Charles hadn't been feeling too well of late. Things had been getting rough. A chap called Pierre de Craon had attacked a one-eyed friend of Charles', by the name of Olivier de Clisson, down a dark Parisian alleyway. Olivier had survived, but not before being knocked out by a bakery door. This had worried young Charles. If chaps could go about assaulting one-eyed people with door frames, then nobody was safe? They'd be after the King next!
Seized with panic, Charles summoned his army and told them he wished to visit Pierre's house where he intended to throw some furniture about. His friends complied, but they were nervous. Charles was not himself. He was pacing about with fervour and speaking total nonsense which nobody could make head or tail of. They all just nodded thoughtfully at their King, for it is a tricky thing to know exactly how to go about telling ones Monarch that they are talking utter bilge.
“Let us just amuse him.” the courtiers no doubt said to each other anxiously. “We shall all head to Brittany, and perhaps the walk will do him some good.” proffered others. And off the went, hoping for the best. The procession moved on slowly through the forest of Le Mans, the summer air broken only by the sound of the King spouting garbage and whinging about delays.

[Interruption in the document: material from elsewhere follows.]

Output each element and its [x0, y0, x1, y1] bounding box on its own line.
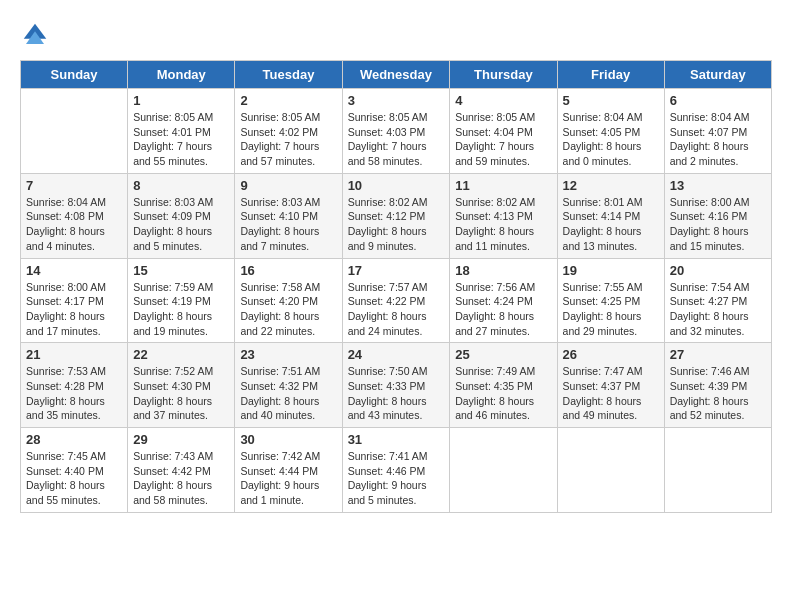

Charles slugging the Bastard of Poligny - Wikipedia |
It was at this moment when the aforementioned leper popped up and began declaring his message of doom and betrayal. Charles believed it immediately. Here was a fellow who saw eye-to-eye with him. His friends, on the other hand, gasped in horror and bundled the wretch into the nearest hedge. The atmosphere was tense. Charles was silent and saw ambushes in all quarters. Then a squire dropped a lance which clunked against a helmet. This was the last straw for Charles.